Your answer is one number: the count of lines below that hold the word "Lorem".

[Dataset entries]
----------------------------------------

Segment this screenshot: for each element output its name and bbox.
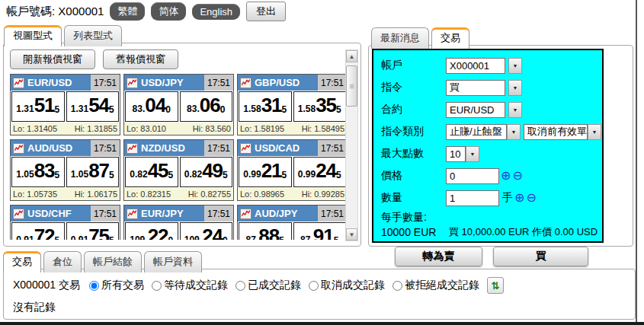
new-quote-window-button[interactable]: 開新報價視窗 xyxy=(10,49,95,69)
bid-price-button[interactable]: 83.040 xyxy=(125,91,178,122)
chart-icon xyxy=(240,78,252,88)
price-increment-button[interactable]: ⊕ xyxy=(501,170,511,182)
validity-select[interactable]: 取消前有效單 ▼ xyxy=(524,124,601,140)
bid-price-button[interactable]: 1.58315 xyxy=(239,91,292,122)
order-side-select[interactable]: 買 ▼ xyxy=(446,80,522,96)
lang-traditional-button[interactable]: 繁體 xyxy=(110,2,145,21)
quote-low: Lo: 83.010 xyxy=(127,124,166,133)
tab-trade[interactable]: 交易 xyxy=(431,27,469,49)
ask-price-button[interactable]: 0.99245 xyxy=(293,157,346,187)
quantity-input[interactable] xyxy=(446,190,499,206)
bid-price-button[interactable]: 0.82455 xyxy=(125,157,178,187)
chevron-down-icon[interactable]: ▼ xyxy=(466,146,479,162)
bid-price-button[interactable]: 1.31515 xyxy=(11,91,65,122)
quote-time: 17:51 xyxy=(204,140,233,156)
ask-main: 35 xyxy=(316,95,336,115)
ask-price-button[interactable]: 109.240 xyxy=(180,222,233,240)
contract-select[interactable]: EUR/USD ▼ xyxy=(446,102,522,118)
quote-prices: 87.885 87.915 xyxy=(238,221,345,240)
quote-tile: AUD/JPY 17:51 87.885 87.915 xyxy=(237,205,345,240)
ask-sub: 5 xyxy=(334,235,339,240)
order-side-value: 買 xyxy=(446,80,505,96)
ask-prefix: 0.99 xyxy=(298,169,316,180)
quote-prices: 0.99215 0.99245 xyxy=(238,156,345,188)
quote-prices: 1.58315 1.58355 xyxy=(238,91,345,123)
filter-radio[interactable] xyxy=(392,281,402,291)
chevron-down-icon[interactable]: ▼ xyxy=(588,124,601,140)
price-decrement-button[interactable]: ⊖ xyxy=(512,170,522,182)
chevron-down-icon[interactable]: ▼ xyxy=(508,102,522,118)
quantity-decrement-button[interactable]: ⊖ xyxy=(526,192,536,204)
quote-tile-header: EUR/JPY 17:51 xyxy=(124,206,233,221)
order-type-select[interactable]: 止賺/止蝕盤 ▼ xyxy=(446,124,521,140)
quotes-scrollbar[interactable]: ▲ ≡ ▼ xyxy=(345,49,358,241)
tab-view-mode[interactable]: 視圖型式 xyxy=(4,25,62,46)
scroll-up-button[interactable]: ▲ xyxy=(346,50,357,62)
filter-radio[interactable] xyxy=(235,281,245,291)
lang-simplified-button[interactable]: 简体 xyxy=(151,2,186,21)
scroll-thumb[interactable]: ≡ xyxy=(346,65,357,107)
bid-price-button[interactable]: 1.05835 xyxy=(11,157,65,187)
ask-price-button[interactable]: 1.05875 xyxy=(66,157,120,187)
ask-price-button[interactable]: 0.82495 xyxy=(180,157,233,187)
filter-radio-option[interactable]: 取消成交記錄 xyxy=(309,279,385,292)
quote-high: Hi: 0.82755 xyxy=(188,190,231,199)
quotes-grid: EUR/USD 17:51 1.31515 1.31545 xyxy=(10,74,345,240)
ask-prefix: 1.05 xyxy=(71,169,88,180)
bid-price-button[interactable]: 0.99215 xyxy=(239,157,292,187)
bid-main: 22 xyxy=(148,226,168,240)
tab-list-mode[interactable]: 列表型式 xyxy=(64,25,122,46)
order-side-label: 指令 xyxy=(381,81,446,94)
tab-positions[interactable]: 倉位 xyxy=(43,251,82,272)
ask-prefix: 1.58 xyxy=(298,104,316,114)
ask-price-button[interactable]: 1.31545 xyxy=(66,91,120,122)
bid-price-button[interactable]: 0.91725 xyxy=(11,222,65,240)
ask-main: 06 xyxy=(200,95,220,115)
price-input[interactable] xyxy=(446,168,499,184)
quote-tile-header: AUD/JPY 17:51 xyxy=(238,206,345,221)
filter-radio-label: 取消成交記錄 xyxy=(321,279,385,292)
quote-time: 17:51 xyxy=(91,75,120,91)
lots-unit-label: 手 xyxy=(502,191,513,205)
filter-radio-option[interactable]: 等待成交記錄 xyxy=(152,279,228,292)
tab-account-balance[interactable]: 帳戶結餘 xyxy=(84,251,142,272)
tab-news[interactable]: 最新消息 xyxy=(371,27,429,49)
bid-price-button[interactable]: 87.885 xyxy=(239,222,292,240)
chevron-down-icon[interactable]: ▼ xyxy=(508,80,522,96)
ask-price-button[interactable]: 1.58355 xyxy=(293,91,346,122)
account-select[interactable]: X000001 ▼ xyxy=(446,58,522,74)
chevron-down-icon[interactable]: ▼ xyxy=(507,124,521,140)
logout-button[interactable]: 登出 xyxy=(246,2,286,21)
records-filter-row: X000001 交易 所有交易 等待成交記錄 已成交記錄 取消成交記錄 被拒絕成… xyxy=(4,269,635,294)
filter-radio[interactable] xyxy=(309,281,319,291)
buy-button[interactable]: 買 xyxy=(493,247,588,266)
bid-sub: 0 xyxy=(168,235,174,240)
filter-radio-option[interactable]: 已成交記錄 xyxy=(235,279,301,292)
scroll-down-button[interactable]: ▼ xyxy=(346,228,357,241)
quote-tile: NZD/USD 17:51 0.82455 0.82495 xyxy=(123,139,234,201)
filter-radio[interactable] xyxy=(89,281,99,291)
bid-price-button[interactable]: 109.220 xyxy=(125,222,178,240)
max-points-select[interactable]: 10 ▼ xyxy=(446,146,479,162)
tab-account-info[interactable]: 帳戶資料 xyxy=(144,251,202,272)
old-quote-window-button[interactable]: 舊報價視窗 xyxy=(103,49,178,69)
bid-prefix: 0.82 xyxy=(130,169,147,180)
refresh-button[interactable]: ⇅ xyxy=(487,277,504,294)
max-points-value: 10 xyxy=(446,146,466,162)
ask-sub: 0 xyxy=(220,104,226,115)
ask-price-button[interactable]: 0.91755 xyxy=(66,222,120,240)
per-lot-value: 10000 EUR xyxy=(381,226,446,238)
lang-english-button[interactable]: English xyxy=(192,4,240,20)
account-number-value: X000001 xyxy=(58,5,104,18)
ask-sub: 5 xyxy=(109,235,114,240)
filter-radio[interactable] xyxy=(152,281,162,291)
ask-price-button[interactable]: 87.915 xyxy=(293,222,346,240)
filter-radio-option[interactable]: 所有交易 xyxy=(89,279,144,292)
chevron-down-icon[interactable]: ▼ xyxy=(508,58,522,74)
chart-icon xyxy=(127,78,138,88)
switch-to-sell-button[interactable]: 轉為賣 xyxy=(395,247,482,266)
quantity-increment-button[interactable]: ⊕ xyxy=(514,192,524,204)
ask-price-button[interactable]: 83.060 xyxy=(180,91,233,122)
filter-radio-option[interactable]: 被拒絕成交記錄 xyxy=(392,279,479,292)
tab-trades[interactable]: 交易 xyxy=(3,251,41,272)
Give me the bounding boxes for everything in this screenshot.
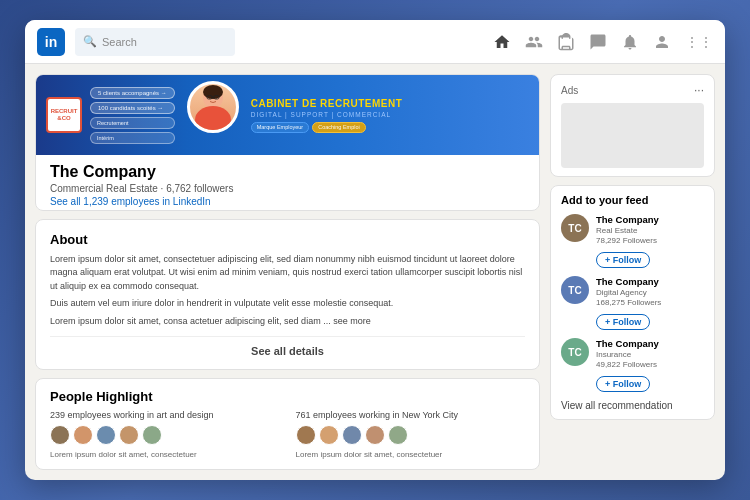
people-count-2: 761 employees working in New York City — [296, 410, 526, 420]
nav-network[interactable] — [525, 33, 543, 51]
people-text-1: Lorem ipsum dolor sit amet, consectetuer — [50, 450, 280, 459]
mini-avatar — [365, 425, 385, 445]
banner-title: CABINET DE RECRUTEMENT — [251, 98, 529, 109]
mini-avatar — [388, 425, 408, 445]
see-all-details-button[interactable]: See all details — [50, 336, 525, 357]
search-icon: 🔍 — [83, 35, 97, 48]
feed-item-name-2: The Company — [596, 276, 704, 287]
interim-pill: Intérim — [90, 132, 175, 144]
search-bar[interactable]: 🔍 Search — [75, 28, 235, 56]
about-text-2: Duis autem vel eum iriure dolor in hendr… — [50, 297, 525, 311]
nav-home[interactable] — [493, 33, 511, 51]
feed-follow-button-3[interactable]: + Follow — [596, 376, 650, 392]
feed-item-info-1: The Company Real Estate 78,292 Followers… — [596, 214, 704, 268]
people-col-1: 239 employees working in art and design … — [50, 410, 280, 459]
mini-avatar — [73, 425, 93, 445]
main-area: RECRUIT&CO 5 clients accompagnés → 100 c… — [25, 64, 725, 480]
mini-avatar — [96, 425, 116, 445]
topbar: in 🔍 Search ⋮⋮ — [25, 20, 725, 64]
feed-item-info-2: The Company Digital Agency 168,275 Follo… — [596, 276, 704, 330]
feed-item-2: TC The Company Digital Agency 168,275 Fo… — [561, 276, 704, 330]
people-columns: 239 employees working in art and design … — [50, 410, 525, 459]
feed-item-name-1: The Company — [596, 214, 704, 225]
people-highlight-section: People Highlight 239 employees working i… — [35, 378, 540, 470]
profile-card: RECRUIT&CO 5 clients accompagnés → 100 c… — [35, 74, 540, 211]
about-text-1: Lorem ipsum dolor sit amet, consectetuer… — [50, 253, 525, 294]
feed-follow-button-1[interactable]: + Follow — [596, 252, 650, 268]
feed-item-type-3: Insurance — [596, 350, 704, 359]
mini-avatar — [319, 425, 339, 445]
people-text-2: Lorem ipsum dolor sit amet, consectetuer — [296, 450, 526, 459]
people-col-2: 761 employees working in New York City L… — [296, 410, 526, 459]
nav-messaging[interactable] — [589, 33, 607, 51]
company-meta: Commercial Real Estate · 6,762 followers — [50, 183, 525, 194]
nav-icons: ⋮⋮ — [493, 33, 713, 51]
feed-avatar-1: TC — [561, 214, 589, 242]
feed-avatar-2: TC — [561, 276, 589, 304]
ads-card: Ads ··· — [550, 74, 715, 177]
see-all-employees-link[interactable]: See all 1,239 employees in LinkedIn — [50, 196, 525, 207]
avatar-circle — [187, 81, 239, 133]
people-count-1: 239 employees working in art and design — [50, 410, 280, 420]
feed-item-1: TC The Company Real Estate 78,292 Follow… — [561, 214, 704, 268]
about-section: About Lorem ipsum dolor sit amet, consec… — [35, 219, 540, 371]
ads-label: Ads — [561, 85, 578, 96]
feed-item-info-3: The Company Insurance 49,822 Followers +… — [596, 338, 704, 392]
feed-item-followers-1: 78,292 Followers — [596, 236, 704, 245]
ads-placeholder — [561, 103, 704, 168]
nav-profile[interactable] — [653, 33, 671, 51]
banner-logo: RECRUIT&CO — [46, 97, 82, 133]
feed-item-type-2: Digital Agency — [596, 288, 704, 297]
banner-subtitle: DIGITAL | SUPPORT | COMMERCIAL — [251, 111, 529, 118]
banner-logo-text: RECRUIT&CO — [51, 108, 78, 121]
nav-jobs[interactable] — [557, 33, 575, 51]
linkedin-logo: in — [37, 28, 65, 56]
banner-tag-2: Coaching Emploi — [312, 122, 366, 133]
banner-tags: Marque Employeur Coaching Emploi — [251, 122, 529, 133]
feed-follow-button-2[interactable]: + Follow — [596, 314, 650, 330]
company-banner: RECRUIT&CO 5 clients accompagnés → 100 c… — [36, 75, 539, 155]
search-placeholder: Search — [102, 36, 137, 48]
center-column: RECRUIT&CO 5 clients accompagnés → 100 c… — [35, 74, 540, 470]
about-text-3: Lorem ipsum dolor sit amet, consa actetu… — [50, 315, 525, 329]
mini-avatar — [342, 425, 362, 445]
feed-avatar-3: TC — [561, 338, 589, 366]
mini-avatar — [142, 425, 162, 445]
company-name: The Company — [50, 163, 525, 181]
feed-item-followers-2: 168,275 Followers — [596, 298, 704, 307]
banner-pill-1: 5 clients accompagnés → — [90, 87, 175, 99]
banner-title-area: CABINET DE RECRUTEMENT DIGITAL | SUPPORT… — [251, 98, 529, 133]
mini-avatar — [50, 425, 70, 445]
feed-item-name-3: The Company — [596, 338, 704, 349]
mini-avatar — [296, 425, 316, 445]
feed-item-followers-3: 49,822 Followers — [596, 360, 704, 369]
ads-more-button[interactable]: ··· — [694, 83, 704, 97]
banner-pill-2: 100 candidats scoités → — [90, 102, 175, 114]
banner-tag-1: Marque Employeur — [251, 122, 309, 133]
right-sidebar: Ads ··· Add to your feed TC The Company … — [550, 74, 715, 470]
banner-action-pills: Recrutement Intérim — [90, 117, 175, 144]
nav-notifications[interactable] — [621, 33, 639, 51]
feed-item-type-1: Real Estate — [596, 226, 704, 235]
about-title: About — [50, 232, 525, 247]
recrutement-pill: Recrutement — [90, 117, 175, 129]
banner-pills: 5 clients accompagnés → 100 candidats sc… — [90, 87, 175, 144]
banner-avatar — [187, 81, 239, 149]
feed-card: Add to your feed TC The Company Real Est… — [550, 185, 715, 420]
mini-avatar — [119, 425, 139, 445]
view-all-link[interactable]: View all recommendation — [561, 400, 704, 411]
ads-header: Ads ··· — [561, 83, 704, 97]
avatar-row-2 — [296, 425, 526, 445]
feed-title: Add to your feed — [561, 194, 704, 206]
profile-info: The Company Commercial Real Estate · 6,7… — [36, 155, 539, 211]
avatar-row-1 — [50, 425, 280, 445]
feed-item-3: TC The Company Insurance 49,822 Follower… — [561, 338, 704, 392]
svg-point-1 — [195, 106, 231, 130]
nav-apps[interactable]: ⋮⋮ — [685, 34, 713, 50]
browser-window: in 🔍 Search ⋮⋮ — [25, 20, 725, 480]
people-highlight-title: People Highlight — [50, 389, 525, 404]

----------------------------------------

#### RESPONSE AREA
5